Donc 3 mois, une petite éternité pour commencer à vivre, à se nourrir de cet ovni d’amour et d’amitié.
Récupération des clés, valises vidées…
Courses de bouffe faites et bain pris. Il ne lui restait plus qu’à l’attendre…la tension montait, elle se sentait trempée…
Après hésitation elle n’enfila pas, de bas ni de chics dessous, encore une fois, elle ne voulait rien d’autre que sa peau, pas d’artifices, pas de mise en scène, juste eux.. Seuls ..
Et voir où ça les mène.
Oh il appelle, Luv, je suis à deux blocs, t’as besoin de quelque chose ?
Non juste toi..
Viens.. Vite.. C’est comme si je ne respirais pas..
Il est en bas, il sonne à interphone,
– Quel étage ?
– Je suis au second,
– Je monte, ne bouge pas.
Elle est à la porte, la laisse entrouverte, elle veut prendre le couloir, descendre les marches,
Mais elle voit les lumières de l’ascenseur…

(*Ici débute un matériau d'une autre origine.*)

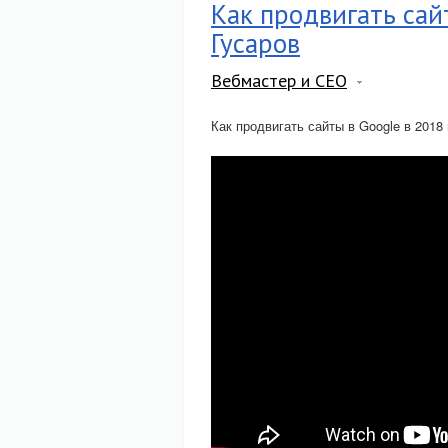
Как продвигать сай
Гусаров
Вебмастер и СЕО
Как продвигать сайты в Google в 2018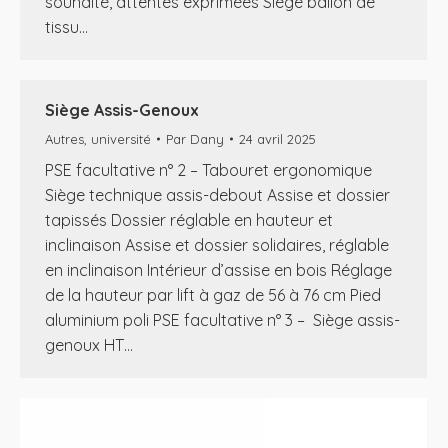
souhaité, attentes exprimées Siège ballon de
tissu…
Siège Assis-Genoux
Autres
,
université
Par
Dany
24 avril 2025
PSE facultative n° 2 – Tabouret ergonomique
Siège technique assis-debout Assise et dossier
tapissés Dossier réglable en hauteur et
inclinaison Assise et dossier solidaires, réglable
en inclinaison Intérieur d’assise en bois Réglage
de la hauteur par lift à gaz de 56 à 76 cm Pied
aluminium poli PSE facultative n° 3 – Siège assis-
genoux HT…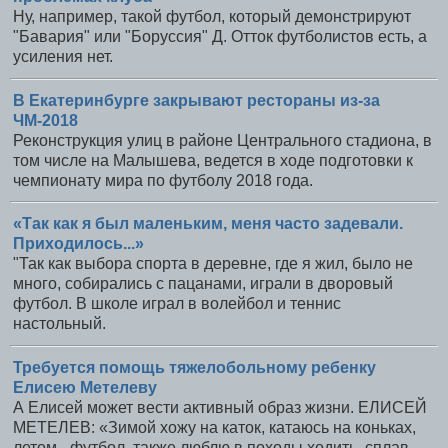
Ну, например, такой футбол, который демонстрируют
"Бавария" или "Боруссия" Д. Отток футболистов есть, а
усиления нет.
В Екатеринбурге закрывают рестораны из-за
ЧМ-2018
Реконструкция улиц в районе Центрального стадиона, в
том числе на Малышева, ведется в ходе подготовки к
чемпионату мира по футболу 2018 года.
«Так как я был маленьким, меня часто задевали.
Приходилось...»
"Так как выбора спорта в деревне, где я жил, было не
много, собирались с пацанами, играли в дворовый
футбол. В школе играл в волейбол и теннис
настольный.
Требуется помощь тяжелобольному ребенку
Елисею Метелеву
А Елисей может вести активный образ жизни. ЕЛИСЕЙ
МЕТЕЛЕВ: «Зимой хожу на каток, катаюсь на коньках,
летом - футбол, также люблю в походы ходить, сплав.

Alors elle retourne dans le salon,
Se recoiffe, mais à quoi bon, encore deux minutes et sa main sera dans ses cheveux, pour la décoiffer, la froisser un peu.
Là, elle entend son pas, son cœur bat la chamade, la porte.. Est devant elle..
L’ouvrir ou pas ?
Il frappe deux fois,
Luv je suis là..
La porte s’ouvre, et enfin le voilà.
Regards.
Sourires.
Rires.
Nervosité.
Regards.
Mains qui se touchent.
Baisers…
Mains qui caressent.
Regards.
Baisers…
Sourires.
Mains qui cherchent
Regards.
Baisers…
Mains qui déshabillent.
Regards.
Sourires.
Baisers….
Peaux.
Mains qui fouillent.
Corps qui basculent.
Sourires.
Baisers.
Peaux.
Tête qui tournent.
Temps qui disparaît.
Regards.
Sourires.
Baisers..
Tout autour d’eux disparaît..
Pas de mots, pas là pas maintenant.
Juste leurs peaux.
Collées.
Ils ne savent plus rien.
Ils sont plein de leurs ressentis
Dans le moment, dans l’instant.
Voilà c’est fait.
la seule chose de certaine c’est qu’il y aurait un avant et un après.